Broward County

17-year-old bit by a snake. Venom One to the rescue

Jordan Cueto, 17, was bitten on his foot by a Water Mocassin. Miami-Dade Fire Rescue’s Venom One team delivered anti-venom.
Jordan Cueto, 17, was bitten on his foot by a Water Mocassin. Miami-Dade Fire Rescue’s Venom One team delivered anti-venom.

Jordan Cueto was coming home from a neighbor’s house at about 9:30 Tuesday night when he noticed a snake in his driveway.

The 17-year-old, who was wearing flip-flops, got closer because he wanted to snap a photo.

But the juvenile water moccasin — also known as a cottonmouth — wasn’t having it.

Instead, the snake bit the teen’s right foot, delivering a dose of venom.

Not thinking much of it at first, Jordan went to bed. But when he woke up in the morning to a painful, swollen foot, he knew he had to tell his parents.

“He couldn’t even walk on it,” said his mother, Lazara Cueto. “We knew he had to get to the hospital.”

After arriving at Memorial Hospital Miramar, Miami-Dade Fire Rescue’s Venom One was called in to get the teen anti-venom.

Lt. Scott Mullin said time is important when it comes to snake bites because the longer the venom is inside, the more damage it can do.

“He got lucky that it wasn’t that bad of a bite,” he said. The teen only had one puncture wound, which Mullin said was probably due to it hitting the flip-flop. Nevertheless, he still needed to get anti-venom — which was flown in via helicopter — in his system to stop the pain and swelling.
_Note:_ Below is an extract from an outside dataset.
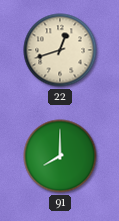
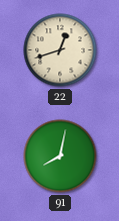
91: 8:00 -> 8:02
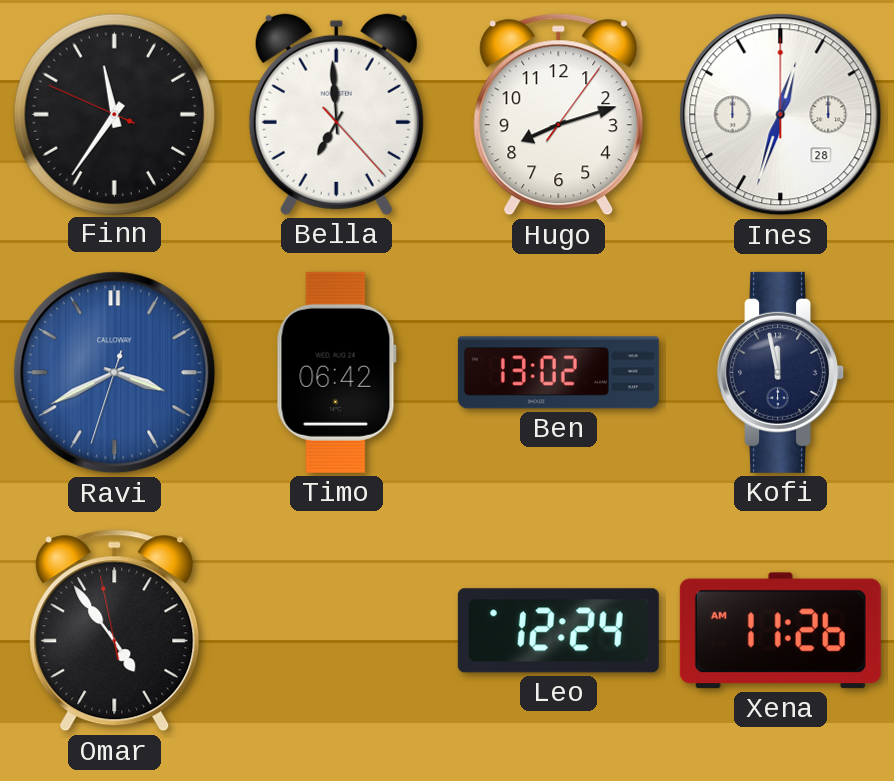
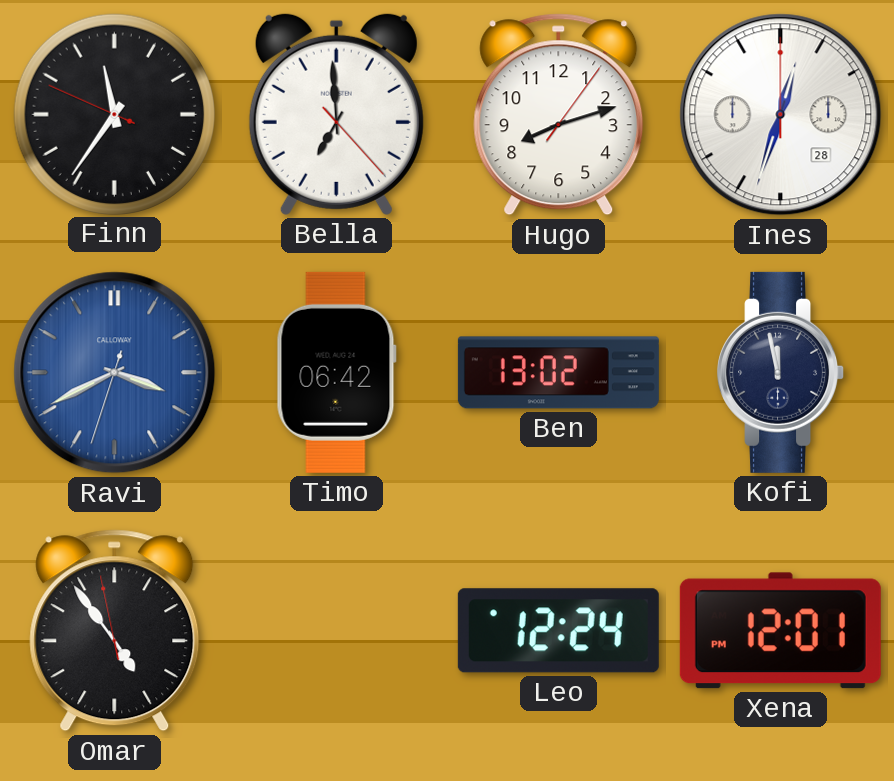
Xena: 11:26 -> 12:01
By Wednesday evening, Jordan’s mom said her son was in less pain. She said that she and her family had seen snakes in their western Miramar neighborhood but that she never thought anyone would be bitten.

Mullin said he hopes what happened to Jordan will be a lesson to everyone else to wear close-toed shoes at night, especially between April and October when the snakes are out.

“It is not uncommon to see them in South Florida,” said Mullin, who added that recent rain has forced the snakes from lower hidden spots to ground level. “Everyone needs to be careful.”